> [Collected data]
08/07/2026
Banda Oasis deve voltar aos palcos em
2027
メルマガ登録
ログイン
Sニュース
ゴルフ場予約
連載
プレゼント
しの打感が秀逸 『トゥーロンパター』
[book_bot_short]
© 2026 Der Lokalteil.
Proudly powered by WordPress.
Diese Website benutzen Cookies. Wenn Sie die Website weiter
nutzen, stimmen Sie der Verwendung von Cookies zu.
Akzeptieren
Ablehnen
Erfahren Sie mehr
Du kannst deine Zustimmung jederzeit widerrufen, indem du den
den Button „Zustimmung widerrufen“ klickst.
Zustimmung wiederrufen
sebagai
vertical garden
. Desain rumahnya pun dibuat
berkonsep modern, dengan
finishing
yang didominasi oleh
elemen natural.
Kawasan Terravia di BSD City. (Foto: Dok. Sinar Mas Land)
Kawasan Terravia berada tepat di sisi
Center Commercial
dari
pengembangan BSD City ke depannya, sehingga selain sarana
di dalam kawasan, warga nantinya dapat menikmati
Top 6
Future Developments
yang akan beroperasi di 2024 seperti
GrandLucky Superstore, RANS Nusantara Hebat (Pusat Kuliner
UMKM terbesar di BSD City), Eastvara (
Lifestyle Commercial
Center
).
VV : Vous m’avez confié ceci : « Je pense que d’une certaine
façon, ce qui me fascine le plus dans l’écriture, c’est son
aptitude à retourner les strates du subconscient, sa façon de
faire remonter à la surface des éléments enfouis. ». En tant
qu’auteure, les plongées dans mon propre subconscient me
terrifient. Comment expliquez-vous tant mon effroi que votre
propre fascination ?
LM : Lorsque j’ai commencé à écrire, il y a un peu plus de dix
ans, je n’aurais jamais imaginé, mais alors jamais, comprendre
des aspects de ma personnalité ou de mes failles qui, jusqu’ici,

> [TASK ITEM] Please find the lines in the data that contain the word "plus" and copy them.

> [TASK ANSWER]
façon, ce qui me fascine le plus dans l’écriture, c’est son
LM : Lorsque j’ai commencé à écrire, il y a un peu plus de dix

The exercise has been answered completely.